Saturday, May 12, 2012
Congrats to Me
Isn't today supposed to be a day where I feel special and happy? well, that's not what's happening. What's happening is I'm sitting on my bed, crying. Why? Because I didn't have my family here to make me feel special. I didn't walk, so that also tones down the specialness factor a lot. Everyone's attention was on the people in the gowns. They got gifts. Not me. I got a gift from Rocky's family, but that's it. I don't even know what to do right now. #feelingalone
Tuesday, May 8, 2012
Hindsight is 20/20
I don't like this new Blogger look. My college career ends on Saturday. My last final is tomorrow morning. Then it's into the "real world" I go. I'm nervous, yeah. Feel like I feel like I'm going nowhere in life. I can see and hear the judgement in people when they ask me what I'm doing, blah blah and I say I don't know. What makes it even worse is that even my family seems to have no hope for me. My parents aren't coming to my graduation because they don't like that I am probably going to do nothing with my degree. I just want them to be proud of me. IS that so much to ask for? I'm a disappointment to them and it hurts to know that. No, they haven't said it right off the bat, but I can easily tell. There's been so much damage. I'm beginning to feel it's too late to undo it. I'm so lost. I'm tired and weary. I've never felt so defeated in my life.
Wednesday, April 18, 2012
History 102
I feel like history is repeating itself. I hate it. I feel like because no one ever bothers to invite me to hang out with them, no one wants me around, like they don't care enough to see me. Some may assume it's because I just want to feel included. Partly, yes. More than that, it's just the desire to be around and hang out with friends. Kinda hard when they don't have that same desire toward you. Other people they HAVE to make sure they are invited, everytime. Whatever.

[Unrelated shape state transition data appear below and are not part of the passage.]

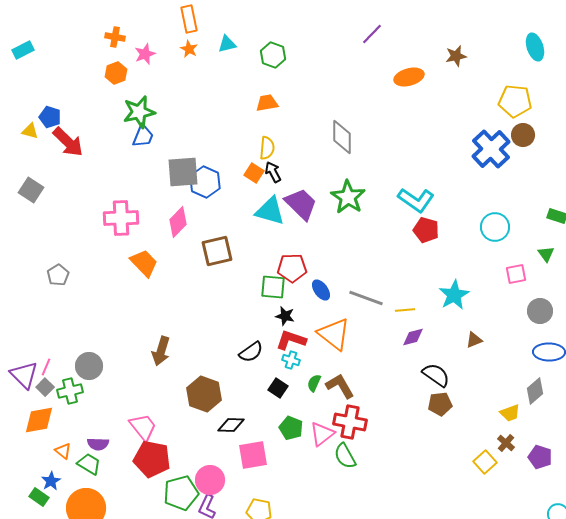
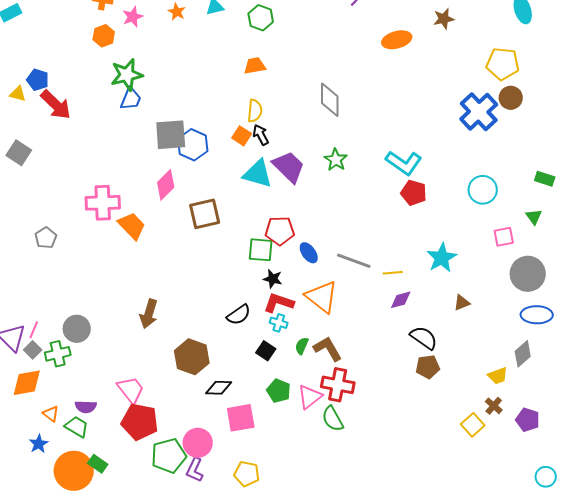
green star: (348, 197) -> (336, 160), size x0.7
pink cross: (121, 218) -> (103, 203), moved
gray circle: (540, 311) -> (528, 274), size x1.4
green rectangle: (39, 497) -> (98, 464), moved

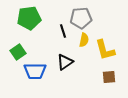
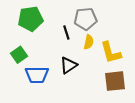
brown square: (109, 77) -> (115, 81), size x1.5

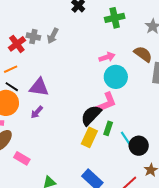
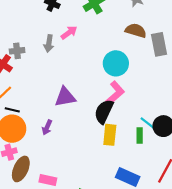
gray arrow: (53, 36) -> (49, 43), moved
pink arrow: (107, 57) -> (69, 33), moved
purple triangle: (39, 87) -> (65, 97), moved
green rectangle: (108, 128) -> (140, 135), moved

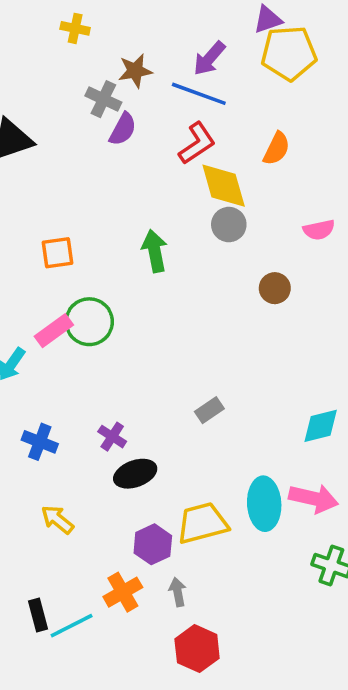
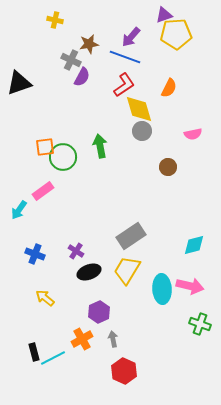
green circle: (89, 322) -> (63, 157), moved
gray rectangle: (209, 410) -> (131, 236), size x1.8
yellow trapezoid: (202, 523) -> (127, 270), moved, turned -44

Can't wait for this semester to end. At the same time, I am so scared.
Sunday, March 25, 2012
Spring '12 Conferencia
The BASIC Conference was amazing! It was definitely one of my favorites! Kim Walker-Smith did an awesome job with worship :) I absolutely loved Robert Madu. I am actually about to listen to his Friday night sermon again. I bought the cd. There seemed to be a recurring theme for me, and it was "rejoicing in His goodness." You know, He has laid down His life for us, showed us endess mercy and neverending compassion. And there are times when we are disobedient and give in to our sinful natures. But He is still there, waiting for us with open arms of love. He wraps us in His overwhelming presence and dusts us off from our stumbles, falls, and faceplants. God just wants us to live our lives in complete surrender to Him. And most of the time, we are only willing to surrender little to none of ourselves. but that doesn't keep Him from showering us with blessings day after day.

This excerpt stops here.